Read the extended interview with D. Harlan Wilson in Withersin ‘Death’ Volume 1/Issue 3

 
 

 

 


Withersin’s Damned Interview With:

 

D. Harlan Wilson

I’m an Assistant Professor of English at Wright State University-Lake Campus, where I’ve been teaching composition and literature since 2006.  I completed my Ph.D. in the critical study of English at Michigan State University in 2005 (I’ve always done my creative work on the side).  Before that, I did two M.A. degrees, one in English at the University of Massachusetts-Boston (grad. 1997), the other in Science Fiction Studies at the University of Liverpool (grad. 1998).  My wife is also an English professor and just landed a fulltime job at WSU-LC; she’s graduating from MSU with her Ph.D. this Fall.  We’re the proud parents of a 7-month-old baby girl, Madeleine Sue, who is of course the epitome of cuteness.  In my free time I lift weights, drink scotch, and watch movies.  You can visit me online at www.dharlanwilson.com, www.myspace.com/dharlanwilson and www.bizarrocentral.com.  That’s a wrap.

 

List published works:

I’ve published lots of stories and some essays, reviews, and creative nonfiction.  My books include three collections of short fiction (The Kafka Effekt, Stranger on the Loose, and Pseudo-City) and Dr. Identity, my first novel.

 

List website:  www.dharlanwilson.com

 

How can we contact you?  dharlanwilson@yahoo.com

 

 

In your own words, define Withersin.

Hmm … The spontaneous attenuation of bad energy one accumulates through the process of committing too many evil deeds.

 

If you were a sideshow act, what would you be?

A mime.  Or a juggler of torches.  Even better, a mime who air juggles torches.

 

What is your greatest non-literary influence?

Movies, although movies might be categorized as “literary” to some degree.  Let’s say capitalism, then.  Capitalism makes people do all kinds of funny, interesting things.

 

Describe your most irrational fear.

I’m not sure I have an irrational fear, unless fear of flying is irrational.  And yet I kind of like flying—especially when I take Ativan beforehand!

 

How about your most guilty pleasure?

Pizza.  I would eat it for every meal, if I could.

 

Name the most disturbing nursery rhyme/fairy tale you can recall.

“Johnny Verbeck.”  It’s a nursery rhyme my mom used to sing me about a guy who invents a sausage grinder and uses it to make sausages out of the neighbors’ pets.  In the end his wife accidentally pushes him into the grinder and kills him.  The last line of the nursery rhyme is: “His wife she had a nightmare, went walking in her sleep.  She gave the crank and awful yank and Johnny Verbeck was meat!  Geez.

 

Do you eat meat?

All kinds, alas.  I’m a hack bodybuilder and need my protein.  At least I eat organic!

 

What were the skies like when you were young?

Partly cloudy, preferably stormy.  I loved storms as a kid.  Still do.

 

Name your favorite garden tool.

A rototiller.  As long as I don’t have to work in a garden.  I have bad allergies and just about everything green makes me sneeze.

 

Name your least favorite color, first job and worst job.

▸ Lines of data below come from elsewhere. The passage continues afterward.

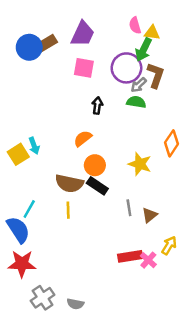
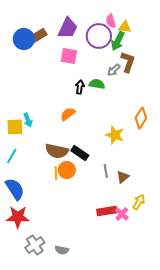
purple circle: (126, 68) -> (99, 36), moved
green semicircle: (136, 102) -> (97, 84), moved
yellow square: (18, 154) -> (15, 127), turned 30
orange circle: (95, 165) -> (67, 170), moved
cyan line: (29, 209) -> (12, 156), moved

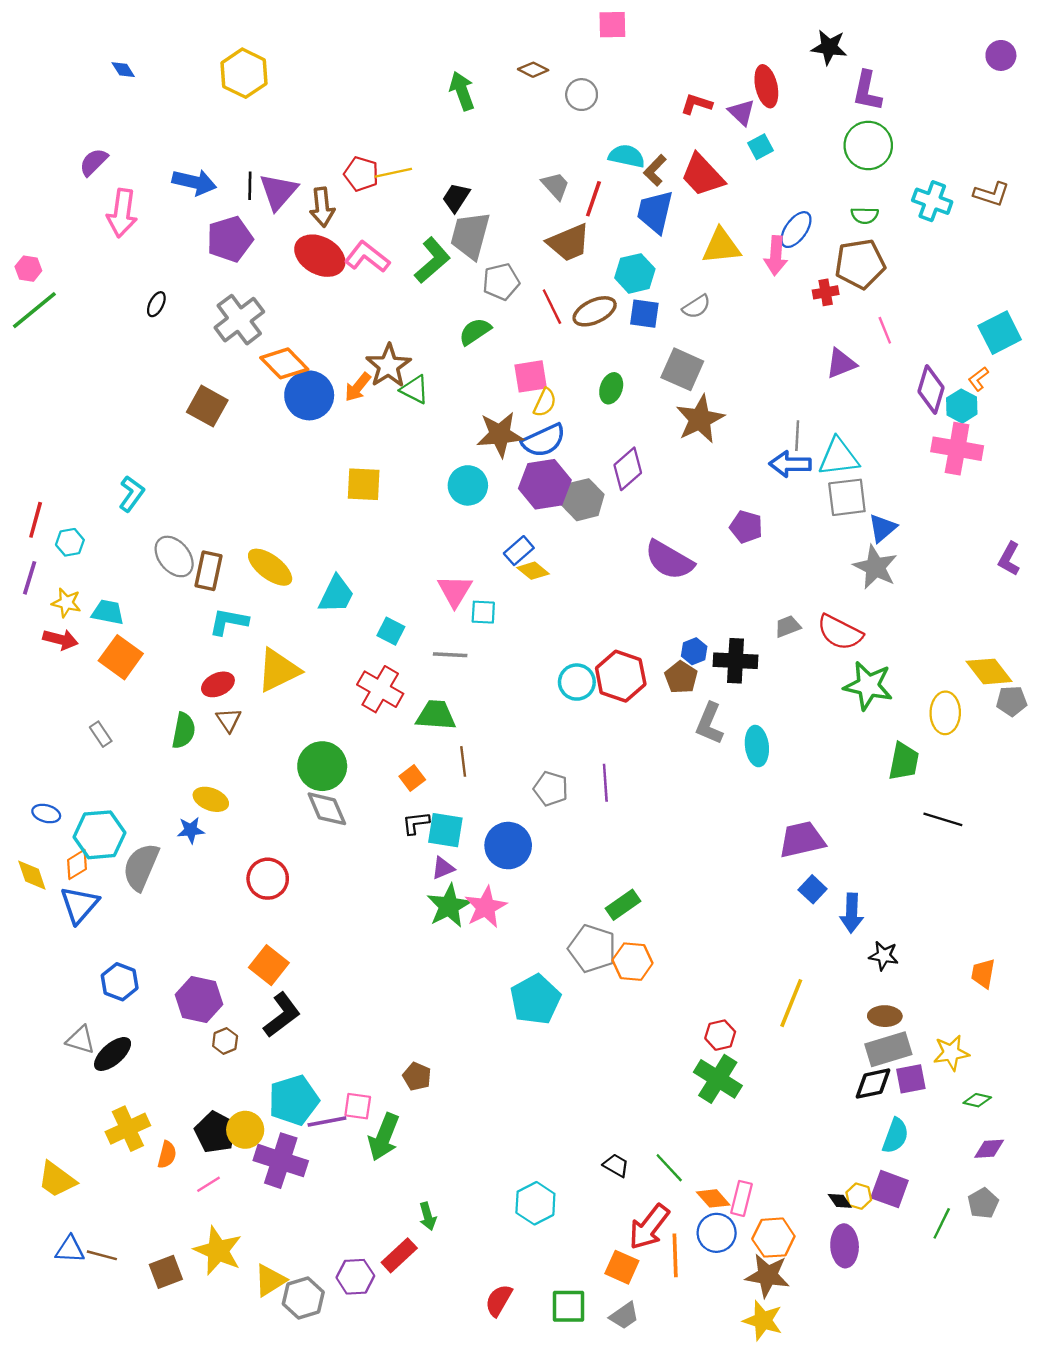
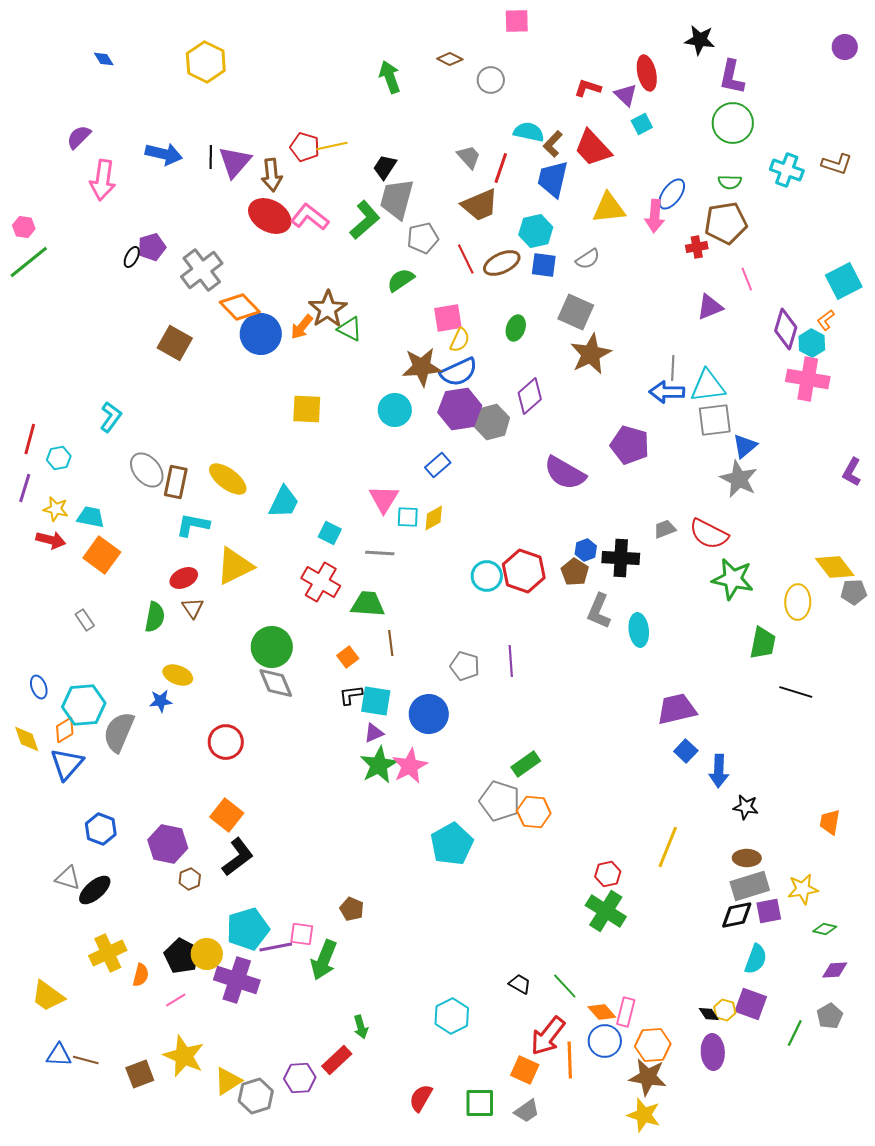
purple pentagon: (230, 239) -> (152, 247), moved, size x0.7
purple pentagon: (746, 527) -> (630, 445), size x1.4
yellow diamond: (533, 571) -> (434, 518), moved, turned -68
blue ellipse: (46, 814) -> (39, 687), turned 55

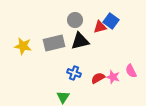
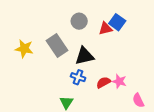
black triangle: (80, 41) -> (84, 56), moved
gray rectangle: (54, 43) -> (57, 45), turned 70
pink semicircle: (131, 71) -> (138, 100), moved

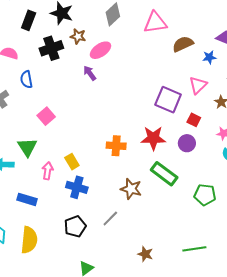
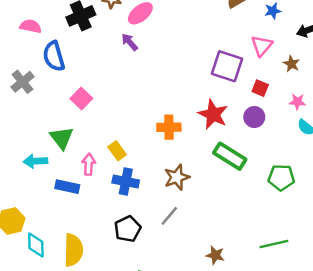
blue semicircle: (26, 79) -> (54, 56), size x1.4
red star: (153, 138) -> (213, 114), turned 30
brown star: (131, 189) -> (177, 177), moved, turned -30
blue rectangle: (27, 199) -> (67, 187), moved

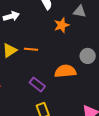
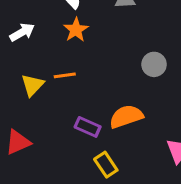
orange star: (62, 25) -> (76, 30), moved
orange semicircle: (65, 71) -> (126, 117), moved

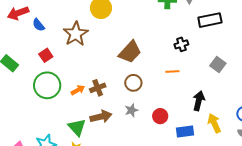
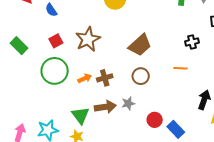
brown star: (76, 34) -> (88, 39), moved
gray star: (131, 110) -> (128, 103), moved
red circle: (160, 116) -> (155, 120), moved
blue rectangle: (185, 131) -> (176, 129), moved, turned 48

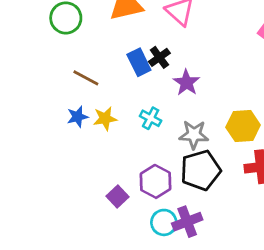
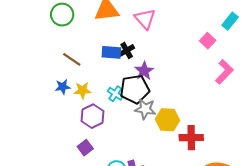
blue rectangle: (139, 62) -> (111, 52), turned -66
yellow hexagon: (243, 126) -> (167, 120), moved
black pentagon: (201, 170) -> (135, 89), moved
purple hexagon: (156, 181) -> (93, 116), moved

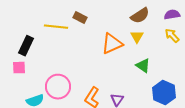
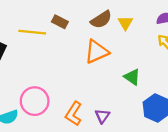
brown semicircle: (140, 16) -> (101, 20), moved
yellow triangle: (137, 37) -> (125, 23), moved

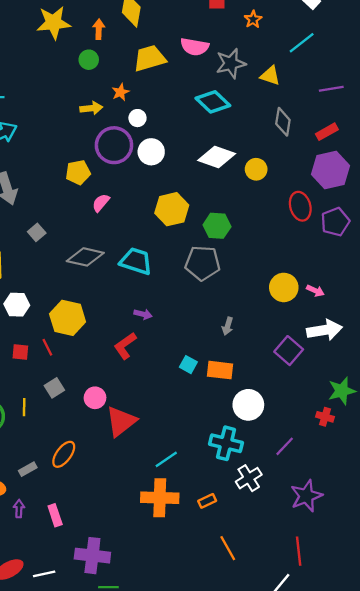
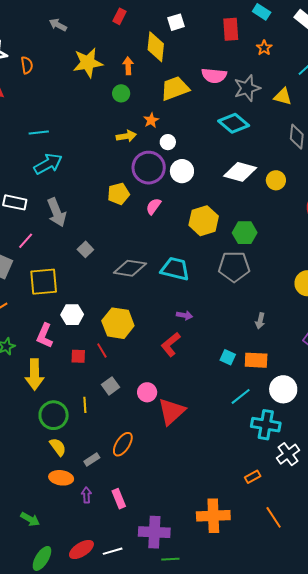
pink semicircle: (101, 203) -> (153, 206), moved
cyan line: (166, 459) -> (241, 396), moved
orange cross: (160, 498) -> (213, 516), moved

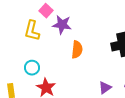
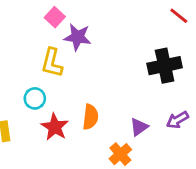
yellow L-shape: (32, 31) -> (52, 63), moved
orange semicircle: (77, 50) -> (90, 117), moved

Dark purple, “lawn boy,” and “lawn boy” for a woman named Mrs. Lausch whose husband worked for Universal Forest Products in Grand Rapids, Michigan, and who made me pick every berry off of a huge tree in her back yard because the birds were eating the berries off of the tree and shitting on her porch.  A-hole!

 

Favorite:  Author, Movie, Music Group, Song, and Quote.

Franz Kafka, A Clockwork Orange, the Beastie Boys, Men at Work’s “Down Under,” and Deleuze and Guattari’s “Only the idea can inject the venom.”

 

If you were a loaf of bread what kind would you be?

I was having difficulty with this question, so I asked my wife.  She said French bread – crusty on the outside and tender on the inside.  That’s fair.

 

Weirdest news you have read in your local newspaper?

Loads of news is weird.  I used to get most of my ideas from dreams.  Now I get most of them from the news!

 

But why?

Because we have all been mediatized, and mediatized subjects are capable of anything.

 

Here's a photo. (seen on Interview main page)

“INEDIBLE NOT INTENDED FOR HUMAN FOOD”

You have 112 words. Go.

112?  Why not 110?  Or 90?  Or 113?  Well, ok, here goes: I’ve now used 24 words counting this sentence and the numbers, too.  This photo reminds me of a clip I saw of George Bush on the Bill Maher show the other night.  In the clip, Bush addresses the issue of tribal sovereignty.  He says: “Tribal sovereignty means that it’s sovereign.  It’s … you’re a … you’re a … you’ve been given sovereignty, and you’re … viewed as a sovereign entity.  And therefore, the relationship between the federal government and … tribes is one between … sovereign entities.”  There’s 112 words (counting this sentence, including this parenthetical note—longer than I intended to meet the requirement).